Prompt: Below are the records; return exactly the lines from the one with "dimensiones máximas del" through the final line, both included, minus any pictures.

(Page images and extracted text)

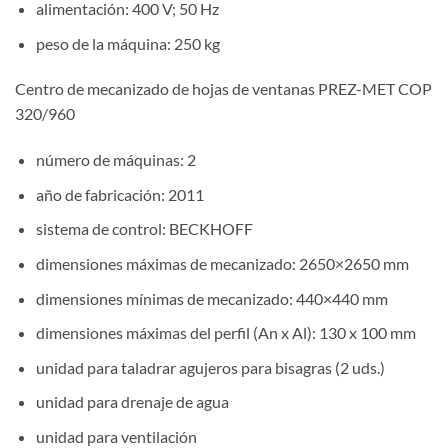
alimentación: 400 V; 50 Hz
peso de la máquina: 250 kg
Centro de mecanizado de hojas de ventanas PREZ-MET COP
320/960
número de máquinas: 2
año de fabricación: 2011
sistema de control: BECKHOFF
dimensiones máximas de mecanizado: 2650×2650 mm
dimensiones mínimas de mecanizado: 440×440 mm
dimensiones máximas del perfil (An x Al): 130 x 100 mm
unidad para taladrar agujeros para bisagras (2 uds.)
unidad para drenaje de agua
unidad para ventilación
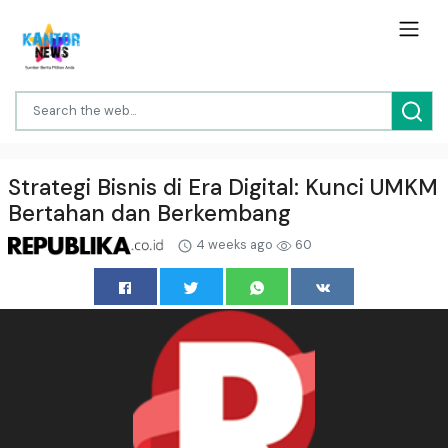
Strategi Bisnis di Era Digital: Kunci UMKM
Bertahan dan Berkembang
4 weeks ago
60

Your response:
dimensiones máximas del perfil (An x Al): 130 x 100 mm
unidad para taladrar agujeros para bisagras (2 uds.)
unidad para drenaje de agua
unidad para ventilación
Strategi Bisnis di Era Digital: Kunci UMKM
Bertahan dan Berkembang
4 weeks ago
60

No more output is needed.